Exercise instructions | Write out every line from the listing below where the string "taip" is found.

Data for review |
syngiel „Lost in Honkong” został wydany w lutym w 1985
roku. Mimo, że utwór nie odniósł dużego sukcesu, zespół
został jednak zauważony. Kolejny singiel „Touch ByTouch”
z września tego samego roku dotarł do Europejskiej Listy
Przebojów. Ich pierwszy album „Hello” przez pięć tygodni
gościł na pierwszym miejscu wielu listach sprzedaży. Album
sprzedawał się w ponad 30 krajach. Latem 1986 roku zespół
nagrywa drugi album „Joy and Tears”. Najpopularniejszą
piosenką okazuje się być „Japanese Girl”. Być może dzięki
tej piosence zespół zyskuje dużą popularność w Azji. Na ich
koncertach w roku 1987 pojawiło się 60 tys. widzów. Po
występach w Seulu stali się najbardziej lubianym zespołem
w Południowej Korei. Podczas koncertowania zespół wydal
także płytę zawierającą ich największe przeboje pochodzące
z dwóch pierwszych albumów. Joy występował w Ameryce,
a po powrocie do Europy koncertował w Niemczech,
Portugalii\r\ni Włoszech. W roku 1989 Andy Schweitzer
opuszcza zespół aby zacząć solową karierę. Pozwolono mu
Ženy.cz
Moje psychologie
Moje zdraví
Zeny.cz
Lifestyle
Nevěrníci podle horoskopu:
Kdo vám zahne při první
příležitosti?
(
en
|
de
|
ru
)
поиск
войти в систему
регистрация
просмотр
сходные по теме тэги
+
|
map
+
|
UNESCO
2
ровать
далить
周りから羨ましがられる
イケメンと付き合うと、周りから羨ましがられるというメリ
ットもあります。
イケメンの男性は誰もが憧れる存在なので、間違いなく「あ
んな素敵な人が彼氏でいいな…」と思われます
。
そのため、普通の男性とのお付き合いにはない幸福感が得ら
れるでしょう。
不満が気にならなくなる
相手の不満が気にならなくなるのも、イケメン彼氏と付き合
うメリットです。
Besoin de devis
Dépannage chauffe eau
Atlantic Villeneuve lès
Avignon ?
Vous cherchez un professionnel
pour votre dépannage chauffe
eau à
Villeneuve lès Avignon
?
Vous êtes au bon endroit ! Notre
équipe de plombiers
---
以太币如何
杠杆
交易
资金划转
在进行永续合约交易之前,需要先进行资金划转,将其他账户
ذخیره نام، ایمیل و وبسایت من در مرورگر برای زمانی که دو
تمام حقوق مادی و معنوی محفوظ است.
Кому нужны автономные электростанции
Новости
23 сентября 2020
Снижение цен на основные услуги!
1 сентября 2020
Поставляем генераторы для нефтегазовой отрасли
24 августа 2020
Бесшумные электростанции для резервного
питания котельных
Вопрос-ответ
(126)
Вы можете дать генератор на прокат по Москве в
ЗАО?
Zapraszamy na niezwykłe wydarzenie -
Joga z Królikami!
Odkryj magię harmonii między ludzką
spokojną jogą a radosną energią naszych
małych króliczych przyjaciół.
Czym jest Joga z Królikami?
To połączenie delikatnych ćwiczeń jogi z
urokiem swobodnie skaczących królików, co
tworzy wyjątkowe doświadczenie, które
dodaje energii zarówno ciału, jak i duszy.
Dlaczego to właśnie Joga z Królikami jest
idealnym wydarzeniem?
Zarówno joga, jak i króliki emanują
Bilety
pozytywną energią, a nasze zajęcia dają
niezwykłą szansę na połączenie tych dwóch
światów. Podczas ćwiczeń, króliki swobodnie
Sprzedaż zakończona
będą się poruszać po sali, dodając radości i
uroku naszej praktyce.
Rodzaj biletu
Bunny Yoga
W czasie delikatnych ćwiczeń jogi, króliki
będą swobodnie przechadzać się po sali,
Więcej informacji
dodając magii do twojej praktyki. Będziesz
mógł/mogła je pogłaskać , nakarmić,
--
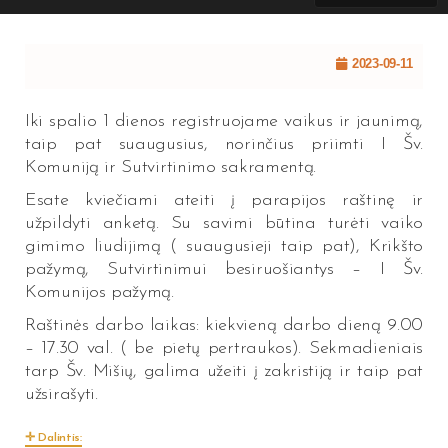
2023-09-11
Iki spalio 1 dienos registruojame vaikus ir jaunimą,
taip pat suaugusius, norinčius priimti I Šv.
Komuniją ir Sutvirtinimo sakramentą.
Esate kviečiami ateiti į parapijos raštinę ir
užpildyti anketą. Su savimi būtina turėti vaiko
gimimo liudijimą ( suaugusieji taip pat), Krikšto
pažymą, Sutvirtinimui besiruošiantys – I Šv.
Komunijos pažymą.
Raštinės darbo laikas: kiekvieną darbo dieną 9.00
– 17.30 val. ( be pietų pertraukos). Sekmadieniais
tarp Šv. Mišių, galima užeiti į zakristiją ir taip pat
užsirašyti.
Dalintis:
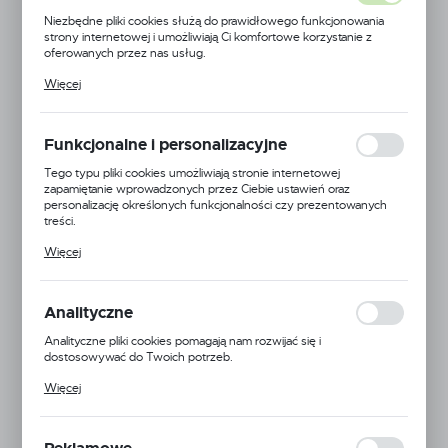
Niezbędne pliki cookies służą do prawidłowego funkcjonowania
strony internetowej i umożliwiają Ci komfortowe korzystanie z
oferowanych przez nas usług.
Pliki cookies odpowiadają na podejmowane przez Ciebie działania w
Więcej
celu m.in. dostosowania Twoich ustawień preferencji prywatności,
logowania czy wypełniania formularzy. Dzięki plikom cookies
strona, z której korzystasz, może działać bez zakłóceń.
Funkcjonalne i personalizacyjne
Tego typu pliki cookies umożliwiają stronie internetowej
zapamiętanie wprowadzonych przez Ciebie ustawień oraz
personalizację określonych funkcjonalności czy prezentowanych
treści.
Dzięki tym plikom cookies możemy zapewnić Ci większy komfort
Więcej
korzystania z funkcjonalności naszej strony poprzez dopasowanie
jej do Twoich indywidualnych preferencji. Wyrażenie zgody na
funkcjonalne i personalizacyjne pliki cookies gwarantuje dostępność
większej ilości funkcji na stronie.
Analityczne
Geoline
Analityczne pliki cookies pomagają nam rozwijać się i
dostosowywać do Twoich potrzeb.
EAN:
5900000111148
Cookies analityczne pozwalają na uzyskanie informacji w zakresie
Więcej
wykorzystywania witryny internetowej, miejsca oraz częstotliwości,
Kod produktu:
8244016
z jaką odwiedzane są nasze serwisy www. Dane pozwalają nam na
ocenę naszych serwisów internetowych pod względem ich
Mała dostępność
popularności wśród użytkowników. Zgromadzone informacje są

Result for this exercise |
taip pat suaugusius, norinčius priimti I Šv.
gimimo liudijimą ( suaugusieji taip pat), Krikšto
tarp Šv. Mišių, galima užeiti į zakristiją ir taip pat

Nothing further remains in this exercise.